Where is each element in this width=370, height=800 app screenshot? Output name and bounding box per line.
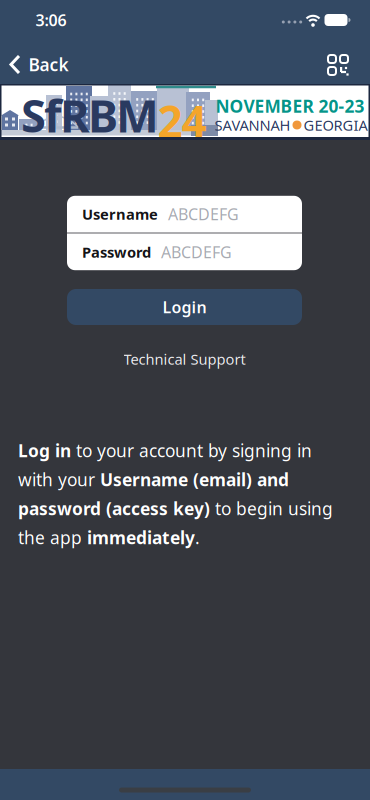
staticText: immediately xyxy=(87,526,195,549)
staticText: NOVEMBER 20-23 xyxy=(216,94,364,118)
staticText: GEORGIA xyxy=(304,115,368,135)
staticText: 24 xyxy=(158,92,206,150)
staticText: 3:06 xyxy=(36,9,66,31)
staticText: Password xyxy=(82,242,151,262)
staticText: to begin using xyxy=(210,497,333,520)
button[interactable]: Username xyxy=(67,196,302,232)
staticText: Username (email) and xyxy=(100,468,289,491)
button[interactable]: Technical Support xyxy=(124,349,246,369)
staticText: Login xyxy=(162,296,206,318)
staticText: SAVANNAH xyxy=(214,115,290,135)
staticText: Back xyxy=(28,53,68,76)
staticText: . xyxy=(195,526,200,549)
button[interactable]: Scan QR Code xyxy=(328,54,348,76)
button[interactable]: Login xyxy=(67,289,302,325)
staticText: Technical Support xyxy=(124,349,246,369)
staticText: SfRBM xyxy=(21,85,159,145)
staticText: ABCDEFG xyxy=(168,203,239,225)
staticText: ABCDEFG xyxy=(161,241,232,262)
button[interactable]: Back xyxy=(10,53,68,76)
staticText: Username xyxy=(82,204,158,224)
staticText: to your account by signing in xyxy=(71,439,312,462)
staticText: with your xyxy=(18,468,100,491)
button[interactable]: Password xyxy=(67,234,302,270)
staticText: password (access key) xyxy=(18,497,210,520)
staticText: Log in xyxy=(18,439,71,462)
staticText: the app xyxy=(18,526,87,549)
* * *
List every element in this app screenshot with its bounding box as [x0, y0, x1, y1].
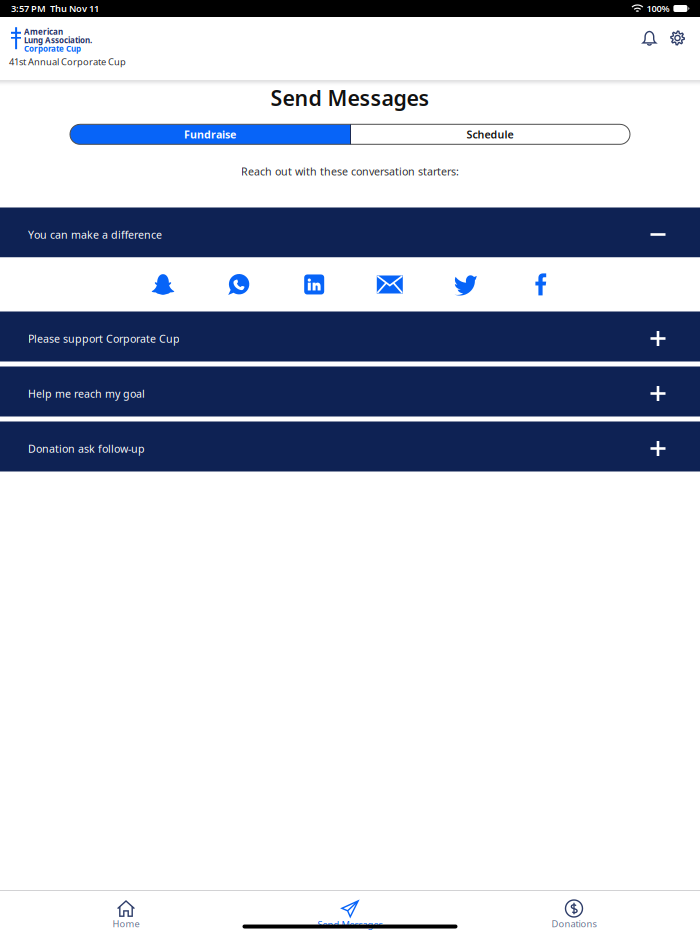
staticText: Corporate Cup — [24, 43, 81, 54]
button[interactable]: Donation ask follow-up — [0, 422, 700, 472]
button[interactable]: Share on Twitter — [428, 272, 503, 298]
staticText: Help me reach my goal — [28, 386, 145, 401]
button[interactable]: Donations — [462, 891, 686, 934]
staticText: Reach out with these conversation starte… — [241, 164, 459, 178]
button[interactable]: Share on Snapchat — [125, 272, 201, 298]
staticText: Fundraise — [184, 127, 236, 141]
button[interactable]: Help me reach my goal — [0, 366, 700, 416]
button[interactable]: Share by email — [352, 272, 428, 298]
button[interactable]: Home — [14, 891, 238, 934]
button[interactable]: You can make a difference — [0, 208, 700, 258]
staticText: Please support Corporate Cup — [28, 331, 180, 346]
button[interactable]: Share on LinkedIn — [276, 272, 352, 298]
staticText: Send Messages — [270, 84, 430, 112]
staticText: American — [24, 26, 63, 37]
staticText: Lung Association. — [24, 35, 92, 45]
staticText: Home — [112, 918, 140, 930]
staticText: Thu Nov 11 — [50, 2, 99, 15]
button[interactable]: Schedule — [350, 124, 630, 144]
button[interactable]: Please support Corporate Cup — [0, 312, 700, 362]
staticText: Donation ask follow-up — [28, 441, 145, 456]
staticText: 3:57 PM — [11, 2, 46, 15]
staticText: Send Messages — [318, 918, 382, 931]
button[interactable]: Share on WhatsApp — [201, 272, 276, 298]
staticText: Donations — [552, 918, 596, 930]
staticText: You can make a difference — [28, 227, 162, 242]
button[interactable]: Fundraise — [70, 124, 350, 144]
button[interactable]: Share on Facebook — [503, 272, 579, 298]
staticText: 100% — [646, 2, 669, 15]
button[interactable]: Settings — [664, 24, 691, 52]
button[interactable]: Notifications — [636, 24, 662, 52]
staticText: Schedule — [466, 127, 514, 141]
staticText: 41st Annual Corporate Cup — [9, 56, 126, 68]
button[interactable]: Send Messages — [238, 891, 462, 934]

**Assignment:** Copy out each line in the listing that has the word "Messages".

**Solution:**
staticText: Send Messages — [270, 84, 430, 112]
staticText: Send Messages — [318, 918, 382, 931]
button[interactable]: Send Messages — [238, 891, 462, 934]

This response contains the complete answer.